As regular readers will know, due to my multiple health issues, for the past four years I haven’t been able to work outside the home. Therefore, I’m in receipt of a small government benefit.
Despite the benefit I receive, claimants may do a small amount of work, providing they don’t go over so many hours per week or earn more than a set amount each week. I can’t bring in a lot of money, but for a family like us whose income is low, it helps.
Though I doubt my physical capabilities of being able to exceed the maximum hours I’m allowed to work, my dream is to no longer need any government support and support myself. We’ll see. Right now, I’m happy.
For now, though, the money I receive from any writing clients is being set aside and not spent. I don’t yet know how much self-employment tax I must pay and need to re-invest money into programmes and software that enable me to work from home. Due to this, my freelance writing pay isn’t included in my spending percentage calculations.
We got a boost to our income from finding three pounds in a piece of furniture we decluttered (I never thought I could mislay money!) and finding some ‘free’ coins in the arcade machine coin-slot trays whilst on holiday!
I also received an ‘extra’ government payment. May was one of the two months of the year when, due to receiving my payments every fortnight, I receive three instead of two payments per month.
(Shown in percentages of May’s total income, rounded up or down to keep things simple).
Council Tax: 7.0%
Gas and Electricity: 7.0%
Gas and electricity was double the usual cost. This is because we’re changing energy provider, which we did to get a better price. This month an overlap occurred, and we had to pay both providers. It should end up balancing out and we may even receive a refund from the old supplier if our account is in credit. Fingers crossed!
We use Money Saving Expert Energy Club to look for the best deals.
Groceries: (Includes food, toiletries, and household needs.): 9.4%
There was money left over from April’s grocery budget. With being away on holiday for a week, we ended up coming under budget again! Whenever we don’t spend everything from our grocery budget, we roll the surplus onto the following month, because our grocery budget is tight. Should we be trying to pay off debts, we’d instead add any surplus to debt payments.
Internet and Landline: 1.0%
Life Assurance: 1.4%
Mobile Phone Bills: 0.5%
My Dental Insurance: 0.6%
Mortgage Overpayment: 0%
Pensions (besides to the small automatic deduction from Mr B’s wage): 0%
Sinking Funds: 13% put into our short-term savings.

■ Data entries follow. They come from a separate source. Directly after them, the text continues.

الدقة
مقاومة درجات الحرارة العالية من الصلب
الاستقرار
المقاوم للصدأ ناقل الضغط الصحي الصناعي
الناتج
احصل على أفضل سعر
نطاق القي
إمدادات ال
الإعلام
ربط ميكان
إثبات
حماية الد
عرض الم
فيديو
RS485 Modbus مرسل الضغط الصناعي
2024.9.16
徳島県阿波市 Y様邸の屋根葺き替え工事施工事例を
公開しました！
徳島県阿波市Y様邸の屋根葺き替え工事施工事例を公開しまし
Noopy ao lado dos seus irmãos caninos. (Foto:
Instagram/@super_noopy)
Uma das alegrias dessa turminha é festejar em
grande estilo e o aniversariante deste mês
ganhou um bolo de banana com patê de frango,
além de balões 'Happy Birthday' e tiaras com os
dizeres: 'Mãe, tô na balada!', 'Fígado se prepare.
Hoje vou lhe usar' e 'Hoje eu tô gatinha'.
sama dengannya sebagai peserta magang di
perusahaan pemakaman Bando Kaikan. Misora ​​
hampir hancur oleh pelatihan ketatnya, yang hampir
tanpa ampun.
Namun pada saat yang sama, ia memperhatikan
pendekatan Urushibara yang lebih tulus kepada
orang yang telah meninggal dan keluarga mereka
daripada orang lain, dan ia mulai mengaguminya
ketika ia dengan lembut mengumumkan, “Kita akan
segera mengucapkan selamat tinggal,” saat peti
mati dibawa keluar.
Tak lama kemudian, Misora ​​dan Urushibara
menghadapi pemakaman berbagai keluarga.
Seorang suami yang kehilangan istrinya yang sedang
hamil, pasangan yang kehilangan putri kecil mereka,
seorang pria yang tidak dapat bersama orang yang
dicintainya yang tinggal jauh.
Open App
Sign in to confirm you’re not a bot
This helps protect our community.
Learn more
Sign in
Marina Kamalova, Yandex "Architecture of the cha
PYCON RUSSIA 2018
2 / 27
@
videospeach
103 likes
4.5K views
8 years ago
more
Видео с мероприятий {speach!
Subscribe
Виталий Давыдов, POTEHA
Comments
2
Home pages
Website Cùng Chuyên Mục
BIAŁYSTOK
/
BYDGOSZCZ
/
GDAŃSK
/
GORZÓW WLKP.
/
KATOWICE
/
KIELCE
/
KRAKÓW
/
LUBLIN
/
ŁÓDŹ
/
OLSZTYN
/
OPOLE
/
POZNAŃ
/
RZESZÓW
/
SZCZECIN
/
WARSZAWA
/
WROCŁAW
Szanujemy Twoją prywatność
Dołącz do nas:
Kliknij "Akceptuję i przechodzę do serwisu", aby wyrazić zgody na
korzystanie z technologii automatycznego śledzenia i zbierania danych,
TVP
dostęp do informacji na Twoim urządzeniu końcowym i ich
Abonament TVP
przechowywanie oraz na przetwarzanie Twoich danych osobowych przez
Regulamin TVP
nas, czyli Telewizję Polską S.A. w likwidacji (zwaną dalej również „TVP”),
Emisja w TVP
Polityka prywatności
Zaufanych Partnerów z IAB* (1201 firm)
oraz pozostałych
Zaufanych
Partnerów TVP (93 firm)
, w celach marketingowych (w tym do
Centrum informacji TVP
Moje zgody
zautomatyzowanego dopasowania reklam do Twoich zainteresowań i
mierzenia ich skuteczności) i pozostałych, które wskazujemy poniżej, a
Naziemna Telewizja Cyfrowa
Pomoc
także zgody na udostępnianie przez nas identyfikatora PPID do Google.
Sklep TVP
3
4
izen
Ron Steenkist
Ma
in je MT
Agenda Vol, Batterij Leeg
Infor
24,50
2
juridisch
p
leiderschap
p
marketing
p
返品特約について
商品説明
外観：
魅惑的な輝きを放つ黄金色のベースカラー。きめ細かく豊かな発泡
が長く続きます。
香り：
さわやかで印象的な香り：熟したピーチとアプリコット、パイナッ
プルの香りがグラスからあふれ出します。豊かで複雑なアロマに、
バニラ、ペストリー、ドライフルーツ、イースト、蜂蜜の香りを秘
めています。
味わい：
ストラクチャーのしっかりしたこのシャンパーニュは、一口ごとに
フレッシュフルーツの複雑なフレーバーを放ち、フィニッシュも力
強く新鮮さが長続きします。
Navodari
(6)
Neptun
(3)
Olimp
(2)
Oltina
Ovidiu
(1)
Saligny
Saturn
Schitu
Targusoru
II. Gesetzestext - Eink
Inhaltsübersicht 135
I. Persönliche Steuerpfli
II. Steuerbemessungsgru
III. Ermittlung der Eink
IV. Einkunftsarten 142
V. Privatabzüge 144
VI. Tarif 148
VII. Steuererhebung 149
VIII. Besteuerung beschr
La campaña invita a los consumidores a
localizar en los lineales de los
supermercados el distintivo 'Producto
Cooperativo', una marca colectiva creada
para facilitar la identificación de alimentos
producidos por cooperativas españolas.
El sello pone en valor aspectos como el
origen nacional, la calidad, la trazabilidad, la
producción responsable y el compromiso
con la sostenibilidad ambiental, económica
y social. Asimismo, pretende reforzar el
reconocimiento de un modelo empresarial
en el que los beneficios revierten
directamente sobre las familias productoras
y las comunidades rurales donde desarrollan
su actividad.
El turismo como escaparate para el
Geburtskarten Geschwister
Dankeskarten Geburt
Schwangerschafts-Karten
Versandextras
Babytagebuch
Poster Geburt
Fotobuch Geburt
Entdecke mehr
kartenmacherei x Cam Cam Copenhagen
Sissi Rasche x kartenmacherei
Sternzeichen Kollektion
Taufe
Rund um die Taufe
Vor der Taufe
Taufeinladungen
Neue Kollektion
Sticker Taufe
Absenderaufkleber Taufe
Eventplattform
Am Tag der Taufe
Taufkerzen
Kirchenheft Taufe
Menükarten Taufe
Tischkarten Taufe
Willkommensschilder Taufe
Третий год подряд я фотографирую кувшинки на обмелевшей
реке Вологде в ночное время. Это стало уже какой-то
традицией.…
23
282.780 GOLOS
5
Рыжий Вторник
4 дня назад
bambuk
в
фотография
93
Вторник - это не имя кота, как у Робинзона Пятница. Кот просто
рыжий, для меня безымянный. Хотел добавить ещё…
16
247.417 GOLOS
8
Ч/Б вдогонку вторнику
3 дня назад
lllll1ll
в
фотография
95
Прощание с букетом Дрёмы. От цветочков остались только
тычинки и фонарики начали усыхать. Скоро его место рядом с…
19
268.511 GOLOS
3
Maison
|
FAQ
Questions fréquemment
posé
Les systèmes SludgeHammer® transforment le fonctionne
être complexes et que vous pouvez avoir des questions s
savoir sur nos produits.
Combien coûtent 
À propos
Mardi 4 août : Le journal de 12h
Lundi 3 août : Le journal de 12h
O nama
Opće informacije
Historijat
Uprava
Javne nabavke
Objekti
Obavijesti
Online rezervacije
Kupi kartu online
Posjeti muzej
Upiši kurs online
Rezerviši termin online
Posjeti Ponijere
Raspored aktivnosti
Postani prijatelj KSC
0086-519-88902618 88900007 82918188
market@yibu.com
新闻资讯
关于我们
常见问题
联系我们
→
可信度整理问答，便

May’s Sinking Fund Spending
From our sinking funds, in May, we spent money on the following:
- a secondhand washing machine – I mentioned last month that our existing machine (also secondhand, yet worked great for seven years!) was on its last legs. Well, it died. The urgent hunt for another machine began, and we found a great secondhand machine, by using Facebook ‘buy & sell’ groups. It’s a fab machine!
- a new car tyre – ordered online and being fitted tomorrow.
- two infusion flasks – to take on holiday but didn’t come out of holiday spends, as we each needed new water bottles.
- lavender plants – bought at a MASSIVE discount thanks to Mr B’s keen eye on HotUKDeals. We can only have container plants and want to help our bees. We love the smell of lavender too and can use it for deterring moths from the wardrobe and for putting under our pillows at night.
- plumb parts – for leaking radiators.
- brackets to raise my desk – the current height is painful for my shafted spine.
- two new doormats – we’ve owned the current ones SO long and they’re falling apart and leaving bits of white rubber on everything when washed!
Holiday Savings: (‘vacation’ to U.S. readers) 20%
May’s Holiday Savings and Spending
From our holiday savings, in May, we spent money on the following:
- postage for passports – for next year’s holiday abroad – first since 2009!
- discount shop – stocking up on food for the train journey.
- coffees at the train station – feeling shattered after five and a half hours of travel/waiting at stations for connecting trains and still with a steep walk to get to our accommodation, we treated ourselves.
- donations to artistic buskers
- postcards & stamps – we bought one each for my dad, Mr B’s parents, and my 98-year-old grandmother.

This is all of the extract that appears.